Esaminiamo nelle seguenti osservazioni alcune delle affermazioni formulate al riguardo da parte dei due studi rabbinici:
OSSERVAZIONE a) Entrambi concordano sul fatto che il testo del discorso della Montagna dimostra che il suo autore parlava aramaico (elemento che deducono entrambi dal particolare costrutto delle frasi), che conosceva perfettamente la Tanakh, ovvero l’Antico Testamento (AT) al punto da citarlo continuamente ed infine che conosceva perfettamente le regole dettate dalle scuole della tora’, secondo le quali l’insegnamento doveva essere fatto stando seduti (da cui il nome cattedra). Tuttavia mentre Zolli afferma che il testo grecodei Vangeli sia particolarmente “raffinato”, Lapide invece lo considera “rozzo”.

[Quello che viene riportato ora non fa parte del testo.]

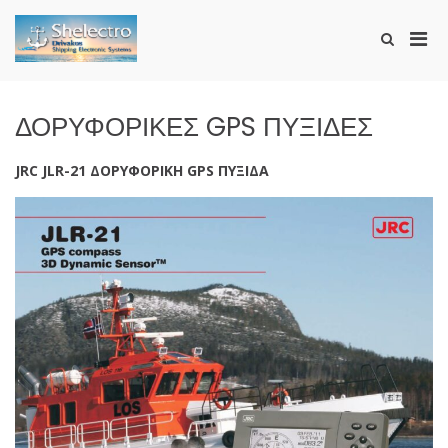
Skip
to
Pri
Show
content
SHELECTRO
Search
Men
Form
for
Mobi
ΔΟΡΥΦΟΡΙΚΕΣ GPS ΠΥΞΙΔΕΣ
JRC JLR-21 ΔΟΡΥΦΟΡΙΚΗ GPS ΠΥΞΙΔΑ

Critica – Sul primo punto (aramaico come lingua parlata da Gesu’), non vi e’ dubbio alcuno – cosa peraltro ovvia anche dalla Vulgata dei Vangeli dove alcune sua frasi emblematiche sono rimaste in aramaico. Sul secondo punto (perfetta conoscenza della Tanakh da parte di Gesu’), ovviamente non si puo’ che concordare totalmente, visto che la sua straordinaria conoscenza dell’AT era gia’ stata messa alla prova sin da quando Gesu’ Cristo a tredici anni in occasione del suo Bar Mizvà aveva discusso per tre giorni di fila l’interpretazione dell’AT con i rabbini nel Tempio di Gerusalemme! Sul terzo punto si puo’ solo concordare. Infatti sappiamo che quando Gesu’ insegnava nel tempio, nelle sinagoghe o come appunto accade nel Discorso della Montagna, stava sempre seduto. Infine riguardo alla lingua greca usata nei Vangeli, basta leggerne un qualunque brano per comprenderne la grandezza e nobilta’, se non la liricita’, del linguaggio.

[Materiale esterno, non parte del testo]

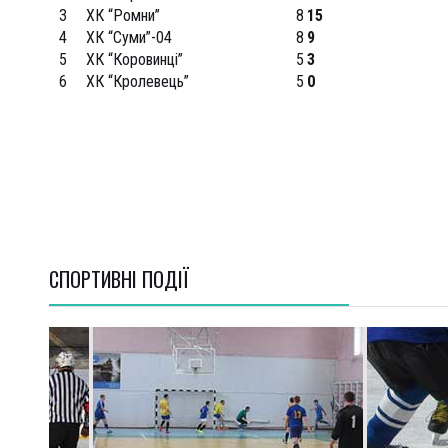
3
ХК “Ромни”
8
15
4
ХК “Суми”-04
8
9
5
ХК “Коровинці”
5
3
6
ХК “Кролевець”
5
0
СПОРТИВНI ПОДІЇ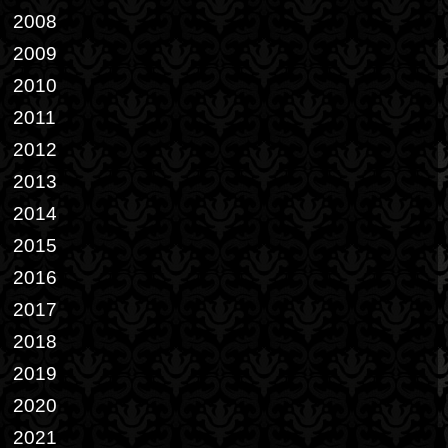
2008
2009
2010
2011
2012
2013
2014
2015
2016
2017
2018
2019
2020
2021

OSSERVAZIONE b) Inoltre sia Zolli che Lapide concordano che Gesu’ era un ebreo fariseo osservante, che veniva considerato Rabbi e che quindi predicava nelle sinagoghe e portava gli abiti con le frange. Tuttavia Gesu’ non era interessato al rispetto della forma e alla lettera delle tradizioni, quanto al loro significato.
Critica – L’affermazione e’ senza dubbio corretta. Infatti Gesu’ afferma che nella tradizione biblica vi sono “leggi fatte dagli uomini” e quindi non da Dio. Sono appunto tali le regole del cibo e del vestire, ma anche la regola del sabato spinta fino alla pena di morte nel caso di sua violazione, oppure la regola di lapidazione delle donne adultere. In particolare su quest’ultimo punto Gesu’ contesta il diritto di chiunque ad eseguire una simile pena (Giovanni 8:7-11). Piu’ in generale possono rientrare in questa categoria le regole della tradizione biblica che sono cambiate nel tempo (6).

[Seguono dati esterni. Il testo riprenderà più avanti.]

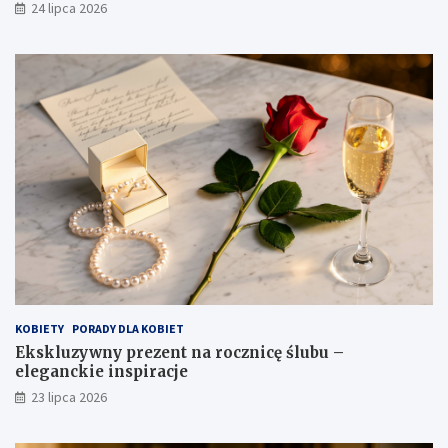
24 lipca 2026
KOBIETY
PORADY DLA KOBIET
Ekskluzywny prezent na rocznicę ślubu –
eleganckie inspiracje
23 lipca 2026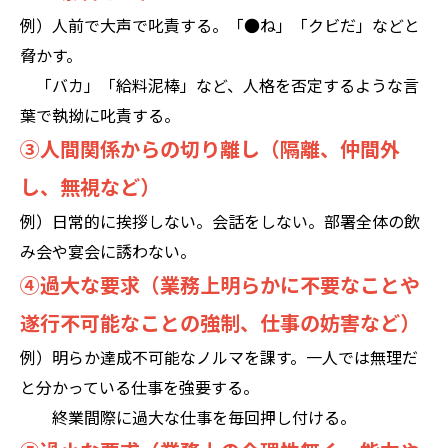
例）人前で大声で叱責する。「●ね」「クビだ」などと
脅かす。
「バカ」「給料泥棒」など、人格を否定するような言
葉で執拗に叱責する。
③人間関係からの切り離し（隔離、仲間外
し、無視など）
例）日常的に挨拶しない。会話をしない。部署全体の飲
み会や宴会に誘わない。
④過大な要求（業務上明らかに不要なことや
遂行不可能なことの強制、仕事の妨害など）
例）明らか達成不可能なノルマを課す。
一人では無理だ
と分かっている仕事を強要する。
終業間際に過大な仕事を毎回押し付ける。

OSSERVAZIONE c) Tuttavia mentre Zolli ritiene inutile il tentativo di una traduzione inversa (dal greco in aramaico) in quanto necessariamente non univoca (“voler trovare attraverso il testo greco l’equivalente in aramaico e’ – a parere nostro – vana fatica“), secondo Lapide questo compito risulta – al contrario – molto importante al fine di individuare la connessione con l’AT.
Critica – L’affermazione di Lapide e’ dubbia. Per due motivi: -l’intrinseca ambiguita dell’interpretazione dell’AT a causa della scrittura in lingua ebraica o aramaica, priva in entrambi i casi delle vocali e anche a causa del molteplice possibile significato delle parole scritte. – Inoltre, anche a prescindere da cio’, il presupposto, dell’affermazione di Lapide si fonda sulla congettura che la traduzione inversa e il suo significato possano essere individuati con ragionevole certezza, cosa effettivamente ardua se non impossibile.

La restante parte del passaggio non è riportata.